Seabourn calls in Israel seasonally during cruises between the Mediterranean and Asia. The ships call at two ports in Israel: Ashdod, which is closer to Jerusalem, and Haifa, which is nearer Tel Aviv. Since Israel is not a large country, highlights throughout the Holy Land are accessible from either port and on overnight mid-cruise Journeys between them.
Tel Aviv is a lively seaside city whose UNESCO World Heritage Site, the White City of Tel Aviv, consists of a neighborhood of distinctive Bauhaus structures around Rothschild Avenue built between the 1920s and the 1950s. The oldest section, Jaffa, is the original entry port for Israel with narrow, crowded streets and retains a remnant of the character of bygone eras. The Jaffa Tales Visitors Center uses modern technology to recount a historic and mythic lore that includes Jonah’s embarkation to sail to Tarshish, St. Peter residing in the local house of Simon the Tanner and the princess Andromeda languishing in chains prior to her rescue by Perseus. Locals gather to chat and play board games along the pleasant parklike Tel Aviv Seaside Promenade.
Jerusalem contains so many places of religious and historic importance that it well deserves a two-day visit. Panoramic views of the Old City and the Temple Mount are available from the Mount of Olives or the Haas-Sherover Promenade. Various tours visit Mt. Zion, the Room of the Last Supper and King David’s Tomb. The Old City Walls encompass Zion Gate, the Dung Gate and the Western (Wailing) Wall. The Jewish Quarter holds the Roman Cardo and the Church of the Holy Sepulchre with its five Stations of the Cross. The new city highlights include the Knesset, Israeli Supreme Court, the Shrine of the Book with the Dead Sea Scrolls, the moving Yad Vashem Holocaust Memorial and Children’s Memorial, as well as the Israel Museum with a scale model of the Second Temple. In the Valley of Kidron visitors can stroll the Garden of Gesthemane and visit the Church of All Nations set amongst ancient olive trees.

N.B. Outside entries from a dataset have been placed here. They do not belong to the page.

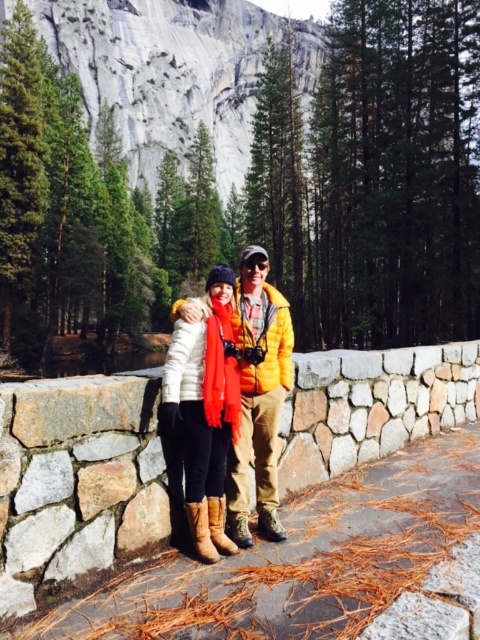 Is matte white rock at upper center taller than matte orange scarf at center?

Indeed, matte white rock at upper center has a greater height compared to matte orange scarf at center.

Identify the location of matte white rock at upper center. (166, 72).

The image size is (480, 640). What are the coordinates of `matte white rock at upper center` in the screenshot? It's located at (166, 72).

Find the location of `matte white rock at upper center`. matte white rock at upper center is located at coordinates (166, 72).

Find the location of a particular element. The height and width of the screenshot is (640, 480). brown suede boot at lower center is located at coordinates (201, 531).

Locate an element on the screen. This screenshot has height=640, width=480. brown suede boot at lower center is located at coordinates (201, 531).

From the picture: Does matte orange scarf at center appear on the left side of brown suede boot at lower center?

Incorrect, matte orange scarf at center is not on the left side of brown suede boot at lower center.

Does matte orange scarf at center have a lesser height compared to brown suede boot at lower center?

No.

Locate an element on the screen. This screenshot has width=480, height=640. matte orange scarf at center is located at coordinates (257, 394).

Locate an element on the screen. matte orange scarf at center is located at coordinates (257, 394).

Bethlehem beckons with the Church of the Nativity built above the Cave of the Nativity where Jesus is said to have been born. Over the Judean Mountains in Nazareth is the Church of the Annunciation and the Church of St. Joseph built over his carpentry workshop. In the region of the Sea of Galilee is the Mount of the Beatitudes and St. Peter’s home village Capernaum.
Further afield, passing Qumran, the source of the Dead Sea Scrolls, stands the clifftop fortress of Masada, accessible by cable car.
Non-religious attractions in Israel include the ancient city of Acre which has earned UNESCO World Heritage status for its Ottoman quarter and the beautiful Baha’i Gardens, as well as Crusader-era structures and the 18th-century Khan el-Umdan (Inn of the Pillars) caravanserai.
Caesarea is another archaeological wonder, with the excavated Herod’s Palace, a Roman theater, hippodrome, baths, a Crusaders’ fort, Byzantine Market and an aqueduct. Mt. Carmel is also a UNESCO Biosphere Reserve, near the ancient city of Tiberius, Zippori National Park and the Golan Heights.